Gabriel removed the sales agreement from the envelope and pointed toward the practiced signature of the buyer.
“That was very generous of her,” said Sarah.
“Generosity had nothing to do with it. She expects to be repaid in full.”
“By whom?”
“You, of course.”
“So the painting is mine? Is that what you’re saying?”
“I suppose it is.”
“How much did I spend on it?”
“One million euros.”
“For that kind of money, I should have got a frame.” Sarah tugged at the frayed corner of the canvas. “And a stretcher as well.”
“The management of the Bristol Hotel might have found it odd if I had left an antique picture frame behind in my room.”
“And the stretcher?”
“It’s in a rubbish bin outside the Gare du Nord.”
“Of course it is.” Sarah sighed. “You should probably put it on a new one first thing in the morning to stabilize the image.”
“If I do that, it won’t fit in my carry-on luggage.”

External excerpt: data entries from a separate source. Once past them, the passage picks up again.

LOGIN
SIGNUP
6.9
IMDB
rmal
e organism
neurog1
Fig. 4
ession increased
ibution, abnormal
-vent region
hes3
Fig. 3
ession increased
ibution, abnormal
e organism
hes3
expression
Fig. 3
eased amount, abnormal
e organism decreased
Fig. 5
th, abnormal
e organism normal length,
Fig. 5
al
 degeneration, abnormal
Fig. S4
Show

“Where are you planning to take it?”
“New York,” said Gabriel. “And you’re coming with me.”
“Why?”
“Because that painting is a forgery. And I have a funny feeling the one you sold to Phillip Somerset for six and a half million pounds is a fake as well.”
“Oh, hell,” said Sarah. “I was afraid you were going to say that.”
Gabriel drew his mobile phone and retrieved the photograph of the painting he had seen in Valerie Bérrangar’s villa in Saint-André-du-Bois. Portrait of an Unknown Woman, oil on canvas, 115 by 92 centimeters, attributed to a follower of the Flemish Baroque painter Anthony van Dyck.